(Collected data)
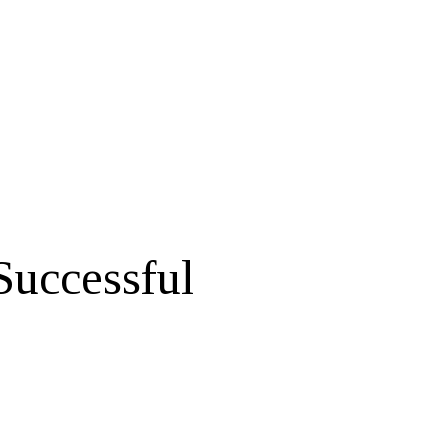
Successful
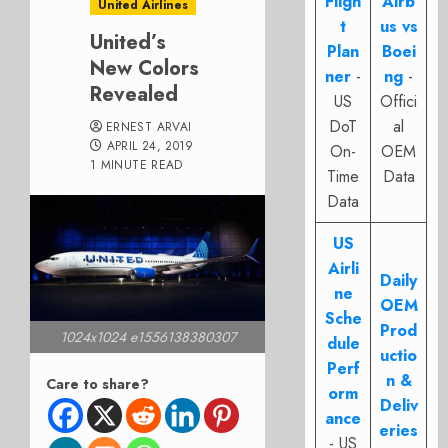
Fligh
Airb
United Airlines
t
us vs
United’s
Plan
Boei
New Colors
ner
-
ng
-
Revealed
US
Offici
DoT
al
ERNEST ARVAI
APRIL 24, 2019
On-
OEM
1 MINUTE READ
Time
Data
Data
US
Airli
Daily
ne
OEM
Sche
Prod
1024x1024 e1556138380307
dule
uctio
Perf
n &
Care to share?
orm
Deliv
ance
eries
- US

...

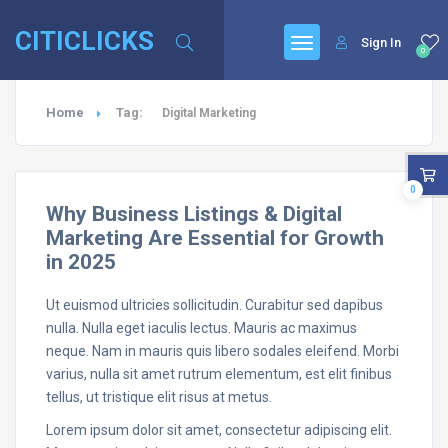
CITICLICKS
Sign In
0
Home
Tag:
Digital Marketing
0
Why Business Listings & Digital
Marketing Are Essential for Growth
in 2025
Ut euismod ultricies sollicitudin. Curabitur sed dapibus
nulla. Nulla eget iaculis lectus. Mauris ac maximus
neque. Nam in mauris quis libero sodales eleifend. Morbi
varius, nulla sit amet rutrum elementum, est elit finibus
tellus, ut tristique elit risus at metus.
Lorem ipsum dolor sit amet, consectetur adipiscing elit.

## What needs to be done
Once a line of the records is found to contain "nulla", copy it out.

## Answer box
nulla. Nulla eget iaculis lectus. Mauris ac maximus
varius, nulla sit amet rutrum elementum, est elit finibus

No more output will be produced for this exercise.